- _Work request_: With the string "prevención" as the filter, copy each matching line from the records.

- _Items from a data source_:
_ _ _ _
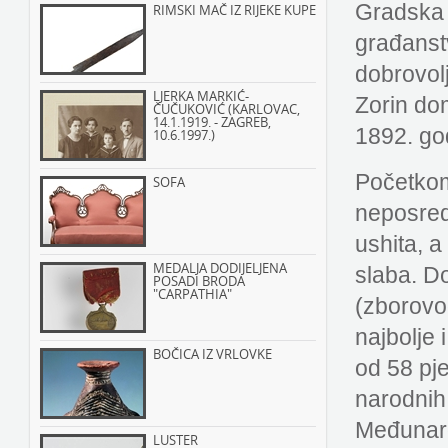
Gradska 
RIMSKI MAČ IZ RIJEKE KUPE
građanst
dobrovolj
LJERKA MARKIĆ-
Zorin dom
ČUČUKOVIĆ (KARLOVAC,
14.1.1919. - ZAGREB,
1892. go
10.6.1997.)
Početkom
SOFA
neposredn
ushita, a
MEDALJA DODIJELJENA
slaba. D
POSADI BRODA
"CARPATHIA"
(zborovo
najbolje 
BOČICA IZ VRLOVKE
od 58 pj
narodnih
Međunaro
LUSTER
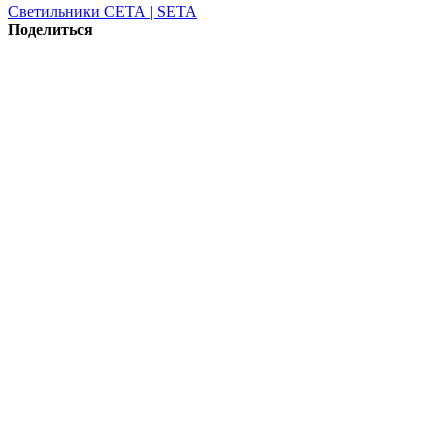
Светильники СЕТА | SETA
Поделиться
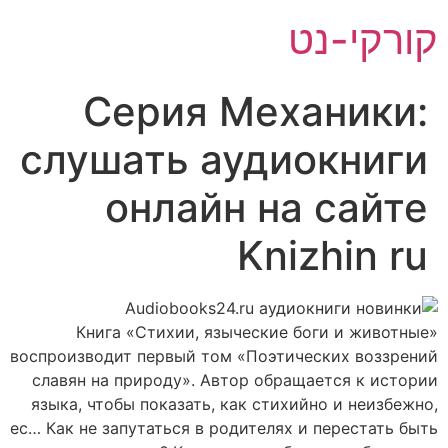
לג
קורקי-נט
תוכן
Серия Механики:
слушать аудиокниги
онлайн на сайте
Knizhin ru
Книга «Стихии, языческие боги и животные»
воспроизводит первый том «Поэтических воззрений
славян на природу». Автор обращается к истории
языка, чтобы показать, как стихийно и неизбежно,
ес… Как не запутаться в родителях и перестать быть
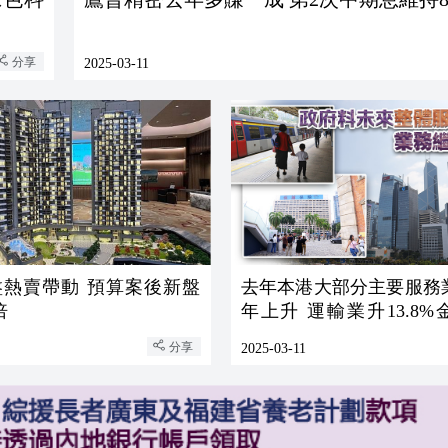
分享
2025-03-11
盤熱賣帶動 預算案後新盤
去年本港大部分主要服務
倍
年上升 運輸業升13.8
12.5%保險業升12.2%
分享
2025-03-11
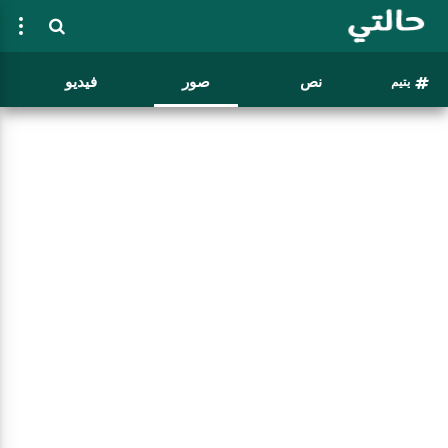
نص
صور
فيديو
يتيم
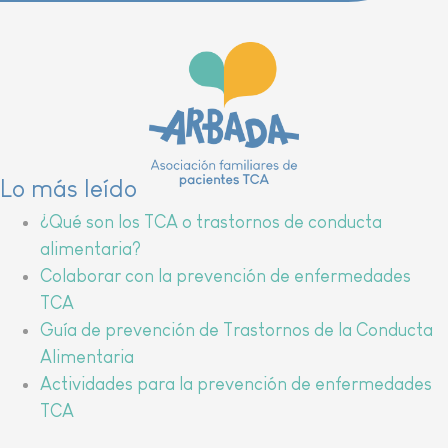
Lo más leído
¿Qué son los TCA o trastornos de conducta
alimentaria?
Colaborar con la prevención de enfermedades
TCA
Guía de prevención de Trastornos de la Conducta
Alimentaria
Actividades para la prevención de enfermedades
TCA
_ _ _ _
- _Task solution_:
Colaborar con la prevención de enfermedades
Guía de prevención de Trastornos de la Conducta
Actividades para la prevención de enfermedades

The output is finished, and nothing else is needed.